Every entry should be transcribed word for word, so that nothing is missing.

Records drawn from a dataset
=== Section Start ===
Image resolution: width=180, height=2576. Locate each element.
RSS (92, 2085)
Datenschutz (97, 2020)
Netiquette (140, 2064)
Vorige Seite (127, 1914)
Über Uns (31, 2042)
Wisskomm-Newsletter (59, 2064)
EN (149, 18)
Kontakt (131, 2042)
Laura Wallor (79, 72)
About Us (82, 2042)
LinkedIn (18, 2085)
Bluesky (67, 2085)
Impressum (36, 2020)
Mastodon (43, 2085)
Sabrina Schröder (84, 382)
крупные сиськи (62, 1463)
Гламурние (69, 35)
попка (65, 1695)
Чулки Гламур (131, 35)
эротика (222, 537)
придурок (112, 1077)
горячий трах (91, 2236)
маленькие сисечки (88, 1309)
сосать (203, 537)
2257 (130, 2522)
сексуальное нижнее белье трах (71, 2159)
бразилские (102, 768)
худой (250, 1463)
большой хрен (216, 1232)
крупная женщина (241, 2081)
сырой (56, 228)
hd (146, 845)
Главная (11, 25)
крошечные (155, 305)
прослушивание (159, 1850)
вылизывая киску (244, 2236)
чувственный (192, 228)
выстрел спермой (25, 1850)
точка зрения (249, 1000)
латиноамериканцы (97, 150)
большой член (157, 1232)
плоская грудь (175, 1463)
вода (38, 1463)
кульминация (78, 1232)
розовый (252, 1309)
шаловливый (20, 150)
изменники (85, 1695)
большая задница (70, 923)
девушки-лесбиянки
=== Section End ===
Written solution:
Image resolution: width=180, height=2576. Locate each element.
RSS (92, 2085)
Datenschutz (97, 2020)
Netiquette (140, 2064)
Vorige Seite (127, 1914)
Über Uns (31, 2042)
Wisskomm-Newsletter (59, 2064)
EN (149, 18)
Kontakt (131, 2042)
Laura Wallor (79, 72)
About Us (82, 2042)
LinkedIn (18, 2085)
Bluesky (67, 2085)
Impressum (36, 2020)
Mastodon (43, 2085)
Sabrina Schröder (84, 382)
крупные сиськи (62, 1463)
Гламурние (69, 35)
попка (65, 1695)
Чулки Гламур (131, 35)
эротика (222, 537)
придурок (112, 1077)
горячий трах (91, 2236)
маленькие сисечки (88, 1309)
сосать (203, 537)
2257 (130, 2522)
сексуальное нижнее белье трах (71, 2159)
бразилские (102, 768)
худой (250, 1463)
большой хрен (216, 1232)
крупная женщина (241, 2081)
сырой (56, 228)
hd (146, 845)
Главная (11, 25)
крошечные (155, 305)
прослушивание (159, 1850)
вылизывая киску (244, 2236)
чувственный (192, 228)
выстрел спермой (25, 1850)
точка зрения (249, 1000)
латиноамериканцы (97, 150)
большой член (157, 1232)
плоская грудь (175, 1463)
вода (38, 1463)
кульминация (78, 1232)
розовый (252, 1309)
шаловливый (20, 150)
изменники (85, 1695)
большая задница (70, 923)
девушки-лесбиянки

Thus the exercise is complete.